Farmers Insurance Exchange appeals from the district court’s decision insofar as it denied leave to amend the complaint to seek adjudication of the amount of an underinsured motorist (UIM) claim in a declaratory proceeding. We affirm.

I.

FACTUAL AND PROCEDURAL BACKGROUND

On August 15, 2002, eleven-year-old Cathryn Tucker (Decedent) suffered fatal injuries in a two-car collision in Montana. At the time of the accident Decedent was a passenger in a vehicle driven by a relative, Robert Cushman. The accident occurred when the driver of an oncoming vehicle, Janie McNair, crossed over the centerline and crashed into Cushman’s vehicle. Prior to her death, Decedent resided in Idaho Falls with her mother, Patricia Tucker, and her mother’s husband, Robert Starr. Starr had purchased an insurance policy from Farmers Insurance Company of Idaho (FICI) and an umbrella insurance policy from Farmers Insurance Exchange (FIE) prior to the collision, both of which provided UIM coverage for the family. In March of 2003, two actions relating to the accident were filed, one in Idaho and another in Montana.

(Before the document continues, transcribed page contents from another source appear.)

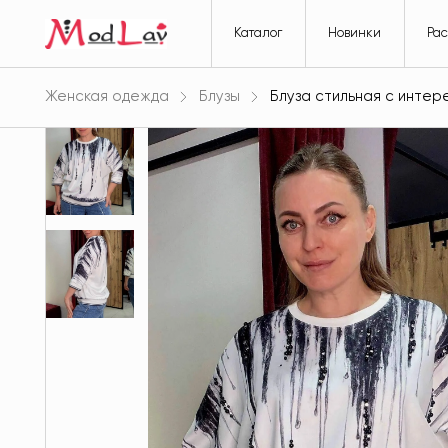
Каталог
Новинки
Ра
Женская одежда
Блузы
Блуза стильная с интер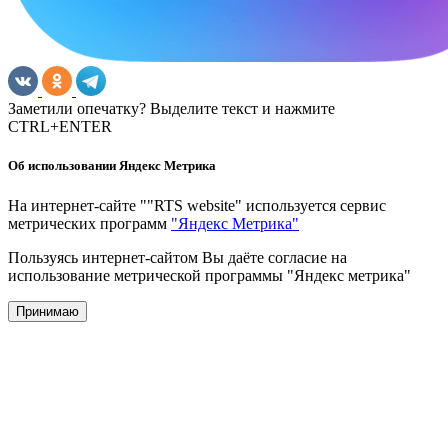
Заметили опечатку? Выделите текст и нажмите
CTRL+ENTER
Об использовании Яндекс Метрика
На интернет-сайте ""RTS website" используется сервис
метрических программ
"Яндекс Метрика"
Пользуясь интернет-сайтом Вы даёте согласие на
использование метрической программы "Яндекс метрика"
Принимаю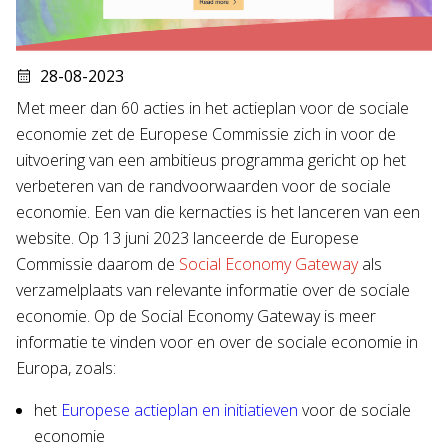
28-08-2023
Met meer dan 60 acties in het actieplan voor de sociale
economie zet de Europese Commissie zich in voor de
uitvoering van een ambitieus programma gericht op het
verbeteren van de randvoorwaarden voor de sociale
economie. Een van die kernacties is het lanceren van een
website. Op 13 juni 2023 lanceerde de Europese
Commissie daarom de
Social Economy Gateway
als
verzamelplaats van relevante informatie over de sociale
economie. Op de Social Economy Gateway is meer
informatie te vinden voor en over de sociale economie in
Europa, zoals:
het
Europese actieplan en initiatieven
voor de sociale
economie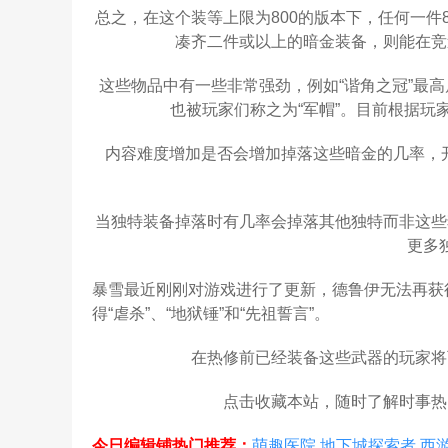
总之，在这个装等上限为800的版本下，任何一件
凑齐二件或以上的暗金装备，则能在竞
这些物品中有一些非常强劲，例如“谐角之冠”最高属
也被玩家们称之为“军帽”。目前根据玩
内容难度增加是否会增加掉落这些暗金的几率，开放
当独特装备掉落时有几率会掉落其他独特而非这些
更多
暴雪最近刚刚对游戏进行了更新，德鲁伊无法再获
得“虐杀”、“地狱锤”和“先祖誓言”。
在热修前已经装备这些武器的玩家将
点击收藏本站，随时了解时事热
今日编辑铺热门推荐：
萌趣医院
地下城探索者
西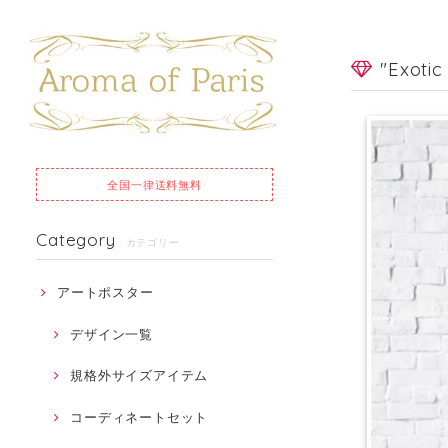
"Exoti
全国一律
送料無料
Category
カテゴリー
アートポスター
デザイン一覧
規格外サイズアイテム
コーディネートセット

FICI was first to the courthouse, filing a complaint in Bannock County on March 13, 2003, seeking to compel arbitration of the UIM claim against its policy. FIE joined in the complaint five days later. Three days later, on March 21, 2003, Tucker and the Decedent’s father, John Hoctor, filed a complaint in Montana seeking damages against McNair for negligence and asserting UIM claims against FICI and FIE.

On May 13, 2003, FICI and FIE filed motions in both actions. In the Idaho action, they moved for an order compelling arbitration. In the Montana action, they moved for dismissal as against them, based on the pendency of the Idaho proceedings. On June 23, 2003, the Montana action was dismissed as against FICI and FIE, based on comity and the fact that the Idaho court was considering the question of whether the insurance policies required arbitration — a question involving interpretation of insurance contracts issued in Idaho to Idaho insureds.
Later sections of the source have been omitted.